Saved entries

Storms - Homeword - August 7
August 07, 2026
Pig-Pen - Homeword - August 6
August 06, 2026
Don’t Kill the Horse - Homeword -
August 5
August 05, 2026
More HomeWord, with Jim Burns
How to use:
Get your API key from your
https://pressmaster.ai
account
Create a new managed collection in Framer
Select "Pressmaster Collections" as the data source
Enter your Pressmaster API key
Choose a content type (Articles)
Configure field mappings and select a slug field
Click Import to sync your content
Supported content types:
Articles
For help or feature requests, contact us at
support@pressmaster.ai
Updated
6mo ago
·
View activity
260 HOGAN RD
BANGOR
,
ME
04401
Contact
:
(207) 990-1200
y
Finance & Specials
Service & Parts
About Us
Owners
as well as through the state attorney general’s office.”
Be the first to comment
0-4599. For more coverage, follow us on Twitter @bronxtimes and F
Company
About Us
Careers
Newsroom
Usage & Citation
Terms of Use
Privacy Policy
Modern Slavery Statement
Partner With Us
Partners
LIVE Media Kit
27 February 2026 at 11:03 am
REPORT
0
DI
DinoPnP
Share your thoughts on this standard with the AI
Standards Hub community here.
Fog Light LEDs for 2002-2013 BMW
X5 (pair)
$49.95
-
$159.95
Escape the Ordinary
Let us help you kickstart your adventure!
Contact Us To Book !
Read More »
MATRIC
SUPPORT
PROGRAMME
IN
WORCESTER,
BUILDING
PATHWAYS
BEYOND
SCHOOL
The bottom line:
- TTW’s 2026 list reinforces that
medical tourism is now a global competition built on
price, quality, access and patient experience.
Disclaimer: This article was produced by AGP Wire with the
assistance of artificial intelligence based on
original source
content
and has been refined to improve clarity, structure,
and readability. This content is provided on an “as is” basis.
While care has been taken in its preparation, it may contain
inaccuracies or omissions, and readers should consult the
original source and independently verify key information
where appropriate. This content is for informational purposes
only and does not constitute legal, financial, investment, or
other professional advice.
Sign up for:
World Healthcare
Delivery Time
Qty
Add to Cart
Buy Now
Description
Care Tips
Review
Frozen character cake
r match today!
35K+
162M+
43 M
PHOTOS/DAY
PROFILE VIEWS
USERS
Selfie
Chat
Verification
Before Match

TASK TO CARRY OUT —
Restate every record verbatim.

TASK RESPONSE —
Storms - Homeword - August 7
August 07, 2026
Pig-Pen - Homeword - August 6
August 06, 2026
Don’t Kill the Horse - Homeword -
August 5
August 05, 2026
More HomeWord, with Jim Burns
How to use:
Get your API key from your
https://pressmaster.ai
account
Create a new managed collection in Framer
Select "Pressmaster Collections" as the data source
Enter your Pressmaster API key
Choose a content type (Articles)
Configure field mappings and select a slug field
Click Import to sync your content
Supported content types:
Articles
For help or feature requests, contact us at
support@pressmaster.ai
Updated
6mo ago
·
View activity
260 HOGAN RD
BANGOR
,
ME
04401
Contact
:
(207) 990-1200
y
Finance & Specials
Service & Parts
About Us
Owners
as well as through the state attorney general’s office.”
Be the first to comment
0-4599. For more coverage, follow us on Twitter @bronxtimes and F
Company
About Us
Careers
Newsroom
Usage & Citation
Terms of Use
Privacy Policy
Modern Slavery Statement
Partner With Us
Partners
LIVE Media Kit
27 February 2026 at 11:03 am
REPORT
0
DI
DinoPnP
Share your thoughts on this standard with the AI
Standards Hub community here.
Fog Light LEDs for 2002-2013 BMW
X5 (pair)
$49.95
-
$159.95
Escape the Ordinary
Let us help you kickstart your adventure!
Contact Us To Book !
Read More »
MATRIC
SUPPORT
PROGRAMME
IN
WORCESTER,
BUILDING
PATHWAYS
BEYOND
SCHOOL
The bottom line:
- TTW’s 2026 list reinforces that
medical tourism is now a global competition built on
price, quality, access and patient experience.
Disclaimer: This article was produced by AGP Wire with the
assistance of artificial intelligence based on
original source
content
and has been refined to improve clarity, structure,
and readability. This content is provided on an “as is” basis.
While care has been taken in its preparation, it may contain
inaccuracies or omissions, and readers should consult the
original source and independently verify key information
where appropriate. This content is for informational purposes
only and does not constitute legal, financial, investment, or
other professional advice.
Sign up for:
World Healthcare
Delivery Time
Qty
Add to Cart
Buy Now
Description
Care Tips
Review
Frozen character cake
r match today!
35K+
162M+
43 M
PHOTOS/DAY
PROFILE VIEWS
USERS
Selfie
Chat
Verification
Before Match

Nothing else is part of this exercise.